WealthCap Lebensversicherungsfonds

Wie viele andere Lebensversicherungsfonds investieren auch die Fonds der WealthCap GmbH in US-amerikanische Versicherungspolicen, die mit unzutreffenden Sterblichkeitsberechnungen Probleme aufwerfen. Da Versicherte eine höhere Lebenserwartung haben als ursprünglich prognostiziert, müssen sich die Fonds mit mangelnder Liquidität und zusätzlichen Prämien-, Zins- und Tilgungszahlen auseinandersetzen.
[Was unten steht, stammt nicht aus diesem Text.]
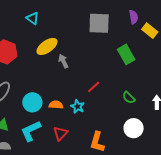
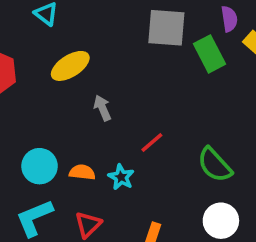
green rectangle: (126, 54) -> (210, 54), moved
gray arrow: (63, 61) -> (102, 108), moved
green semicircle: (129, 98) -> (215, 165), size x1.5

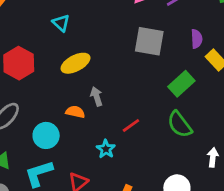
green rectangle: (210, 54) -> (181, 84), moved, turned 70
green semicircle: (215, 165) -> (180, 124), moved
orange semicircle: (82, 172) -> (75, 112), moved

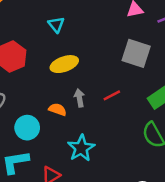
red line: (131, 125) -> (112, 95), moved
cyan star: (106, 149) -> (81, 148), size x1.5

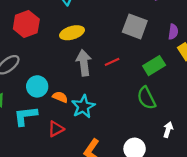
gray arrow: (79, 98) -> (84, 63), size x1.6
orange semicircle: (58, 109) -> (60, 97), moved

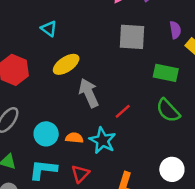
red line: (112, 62) -> (123, 111), moved
green rectangle: (154, 66) -> (166, 73), turned 60
cyan L-shape: (26, 116) -> (43, 170), turned 30

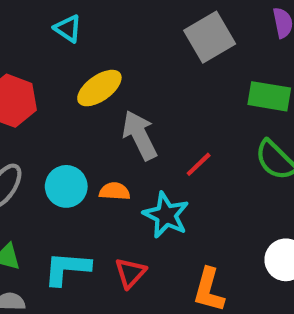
gray square: (132, 37) -> (210, 37), turned -32
cyan circle: (46, 134) -> (66, 186), moved
orange semicircle: (74, 138) -> (115, 191), moved

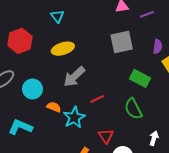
gray arrow: (140, 135) -> (74, 77), turned -125
orange semicircle: (115, 191) -> (54, 107), moved
red triangle: (130, 273) -> (106, 136), moved, turned -35

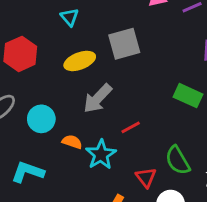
gray square: (122, 42) -> (124, 44), moved
green semicircle: (133, 109) -> (178, 160), moved

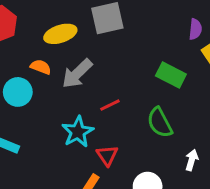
orange semicircle: (72, 142) -> (41, 67), moved
green semicircle: (178, 160) -> (160, 123), moved
red triangle: (146, 177) -> (107, 155), moved

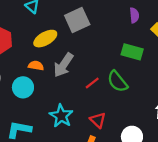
purple semicircle: (195, 29) -> (134, 15), moved
green semicircle: (160, 123) -> (117, 81), moved
cyan star: (78, 132) -> (61, 116), moved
Zusätzlich hat der WealthCap-Fonds unter den Folgewirkungen der Finanzkrise zu leiden, in der die Lebensversicherungsgesellschaften die Rückkaufswerte sowie die Ablaufleistungen zum Teil drastisch gesenkt haben. Da sich die Beleihungsgrenze von Krediten an den Rückkaufswerten der Policen orientiert, konnte die Gesellschaft nicht im geplanten Umfang Darlehen für neue Policen aufnehmen. Policen, die aktuell fällig wurden, konnten ihre Werte nach der Finanzkrise nicht aufholen, sodass die vereinnahmten Erlöse hinter den prospektierten Erlösen zurückblieben. Der Fonds leidet daher unter einer etwas angespannten Liquiditätslage, da die Einnahmen in erster Linie für die Prämienzahlungen verwendet werden müssen.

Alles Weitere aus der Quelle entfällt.